▶ Description of the task: Search the records below for the word "خلاص", then return every line where it appears.
══════
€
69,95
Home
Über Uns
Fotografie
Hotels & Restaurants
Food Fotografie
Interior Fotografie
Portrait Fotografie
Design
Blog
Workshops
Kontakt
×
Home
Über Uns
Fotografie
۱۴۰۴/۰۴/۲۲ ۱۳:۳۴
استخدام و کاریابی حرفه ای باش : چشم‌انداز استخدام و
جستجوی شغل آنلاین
══════
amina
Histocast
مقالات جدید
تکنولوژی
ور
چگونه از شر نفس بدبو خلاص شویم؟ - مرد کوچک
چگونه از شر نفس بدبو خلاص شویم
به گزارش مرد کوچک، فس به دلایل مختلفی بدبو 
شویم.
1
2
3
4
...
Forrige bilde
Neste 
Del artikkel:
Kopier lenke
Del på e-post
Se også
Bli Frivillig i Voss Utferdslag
══════
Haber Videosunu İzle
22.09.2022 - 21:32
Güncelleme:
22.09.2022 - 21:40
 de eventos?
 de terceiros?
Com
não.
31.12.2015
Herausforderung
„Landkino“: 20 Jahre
══════
▶ Expected answer:
چگونه از شر نفس بدبو خلاص شویم؟ - مرد کوچک
چگونه از شر نفس بدبو خلاص شویم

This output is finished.